De la fonction de l’image du corps. Si nous partageons tous un même schéma corporel, celui de l’espèce humaine, nous sommes tous différents par l’image inconsciente de notre propre corps[5], ainsi que l’a démontré Françoise Dolto. La psychanalyse nous apprend que cette image du corps a une fonction de lien entre la partie et la totalité. Parler du corps, c’est s’adresser à l’anatomique et au biologique, mais aussi à la psyché et à toutes les représentations qu’en a l’individu. Réparer l’image du corps pour que le patient puisse habiter pleinement son corps et, partant, sa psyché et ses désirs, c’est aller à la recherche des parties de l’être encore vivantes. C’est chasser tout fantôme accroché à ce corps-là, et qui empêche l’accession à l’être-là. Botox et liftings auraient-ils aussi pour conséquence de raviver en nous le fantôme ?
Corps sublimé ou momifié ? Je m’interroge depuis des années sur les processus de la métamorphose, de l’évolution de notre relation au corps, à l’être et au paraître. Et, partant, je m’interroge aussi sur l’obsession humaine envers le concept d’immortalité, et à ce processus concomitant dénommé jeunisme, ainsi qu’au caractère obscène de la société. Obscène[6] au sens philosophique du terme, ob scenus - tout montrer et répandre devant la scène, via les médias ou l’Internet. Pour preuve, la prolifération des blogs et autres journaux intimes, des reality-shows et des récits privés portés en place publique. Je m’interroge enfin sur une certaine uniformisation des comportements, des us et costumes présents et à venir.
Anticipons sur l’évolution botoxique. Au fur et à mesure de la progression et de l’avancée de la recherche, nos ressentis émotionnels comme notre capacité empathique à les reconnaître chez l’autre se troubleront, muteront, voire se dilueront dans la toxine botulique ou une autre. Si cela advenait, chacun et chacune, affichant un visage figé, aurait l’émotionnel déphasé ou inexistant et le verbe légèrement altéré, voire déficient. Quelle humanité verrions-nous alors s’incarner ? Une civilisation esthétiquement enjolivée. Plastique, voire momifiée. Presque éternellement jeune, du moins jusqu’à ce que la mort fasse son ouvrage.

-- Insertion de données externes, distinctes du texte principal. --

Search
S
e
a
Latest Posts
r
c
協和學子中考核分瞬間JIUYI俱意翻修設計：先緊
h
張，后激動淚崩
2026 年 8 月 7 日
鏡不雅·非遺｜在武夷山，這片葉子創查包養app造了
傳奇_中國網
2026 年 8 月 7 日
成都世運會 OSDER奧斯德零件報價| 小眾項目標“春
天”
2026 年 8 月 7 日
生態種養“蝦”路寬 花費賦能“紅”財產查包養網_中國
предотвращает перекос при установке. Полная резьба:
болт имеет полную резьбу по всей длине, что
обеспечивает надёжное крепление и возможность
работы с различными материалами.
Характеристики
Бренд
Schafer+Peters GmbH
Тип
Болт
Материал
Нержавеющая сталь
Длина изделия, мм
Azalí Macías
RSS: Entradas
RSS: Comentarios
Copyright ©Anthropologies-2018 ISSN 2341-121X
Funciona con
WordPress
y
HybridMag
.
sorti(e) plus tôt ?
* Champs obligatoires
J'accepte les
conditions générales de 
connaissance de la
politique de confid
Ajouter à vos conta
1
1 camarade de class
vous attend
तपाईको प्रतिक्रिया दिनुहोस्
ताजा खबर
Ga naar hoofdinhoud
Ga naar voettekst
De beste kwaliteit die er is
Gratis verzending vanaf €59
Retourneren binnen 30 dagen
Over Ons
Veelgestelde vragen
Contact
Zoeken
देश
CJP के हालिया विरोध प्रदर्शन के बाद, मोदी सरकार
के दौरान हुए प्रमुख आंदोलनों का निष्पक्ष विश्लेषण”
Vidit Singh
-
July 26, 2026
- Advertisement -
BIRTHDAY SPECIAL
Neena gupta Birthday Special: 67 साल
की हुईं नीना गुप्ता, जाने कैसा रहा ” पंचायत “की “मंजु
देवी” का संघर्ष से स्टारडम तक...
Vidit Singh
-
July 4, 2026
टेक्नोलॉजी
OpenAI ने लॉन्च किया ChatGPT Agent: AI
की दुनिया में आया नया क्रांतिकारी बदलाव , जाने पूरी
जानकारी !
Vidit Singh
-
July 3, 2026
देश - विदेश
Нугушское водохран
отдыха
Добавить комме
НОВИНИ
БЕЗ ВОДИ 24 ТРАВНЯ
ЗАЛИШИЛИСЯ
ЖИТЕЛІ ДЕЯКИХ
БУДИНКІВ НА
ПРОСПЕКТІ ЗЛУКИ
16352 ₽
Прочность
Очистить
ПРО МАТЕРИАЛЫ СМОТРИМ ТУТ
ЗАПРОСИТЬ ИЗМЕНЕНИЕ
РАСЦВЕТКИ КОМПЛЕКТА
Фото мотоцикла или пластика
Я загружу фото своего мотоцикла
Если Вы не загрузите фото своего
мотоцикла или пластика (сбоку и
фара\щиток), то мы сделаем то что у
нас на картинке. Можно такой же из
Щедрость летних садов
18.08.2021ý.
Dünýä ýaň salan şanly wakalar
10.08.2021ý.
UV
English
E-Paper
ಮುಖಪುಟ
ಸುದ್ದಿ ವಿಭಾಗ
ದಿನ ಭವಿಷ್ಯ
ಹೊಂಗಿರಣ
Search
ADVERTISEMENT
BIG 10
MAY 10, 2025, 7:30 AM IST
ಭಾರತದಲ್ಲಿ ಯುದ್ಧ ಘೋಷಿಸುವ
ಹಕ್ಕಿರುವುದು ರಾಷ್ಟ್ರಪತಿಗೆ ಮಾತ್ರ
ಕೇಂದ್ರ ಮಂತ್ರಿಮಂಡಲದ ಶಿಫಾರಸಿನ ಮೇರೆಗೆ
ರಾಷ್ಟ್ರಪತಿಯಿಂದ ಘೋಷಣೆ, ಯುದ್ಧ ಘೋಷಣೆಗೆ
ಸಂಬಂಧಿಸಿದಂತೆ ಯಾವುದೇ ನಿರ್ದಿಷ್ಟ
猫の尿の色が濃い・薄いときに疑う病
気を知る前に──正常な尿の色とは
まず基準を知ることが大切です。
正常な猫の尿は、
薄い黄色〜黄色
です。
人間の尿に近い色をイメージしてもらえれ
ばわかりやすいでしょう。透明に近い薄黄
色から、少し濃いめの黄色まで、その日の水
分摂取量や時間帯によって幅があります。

Et de me demander s’il y aura ou non un prix à payer pour ce périlleux mais légitime désir à demeurer jeune, et ce que nous deviendrons sans l’expression perceptible, incarnée et transmissible de nos émotions ?
Lalie Walker
Dernière publication : Les Survivantes, Actes Sud
[2] Hypothèse émise par Michel Jouvet, et que je développe dans mon ouvrage relatif à mes propres recherches dans le domaine du rêve, Vivre le rêve (accéder au rêve lucide), Editions La Martinière, 2007.
[3] Je paraphrase le titre d’un livre de Michel Onfray, La sculpture de soi : la morale esthétique, Grasset, 1991
[4] En cliquant sur ce lien, vous serez connectés sur le site anglais de photoshop disasters qui traque, avec humour, les ratés de la retouche.
[5] L’image inconsciente du corps, Ed. du Seuil, 1984
[6] Etymologiquement, emprunté au latin : sinistre, de mauvaise augure, puis au-delà de toute pudeur.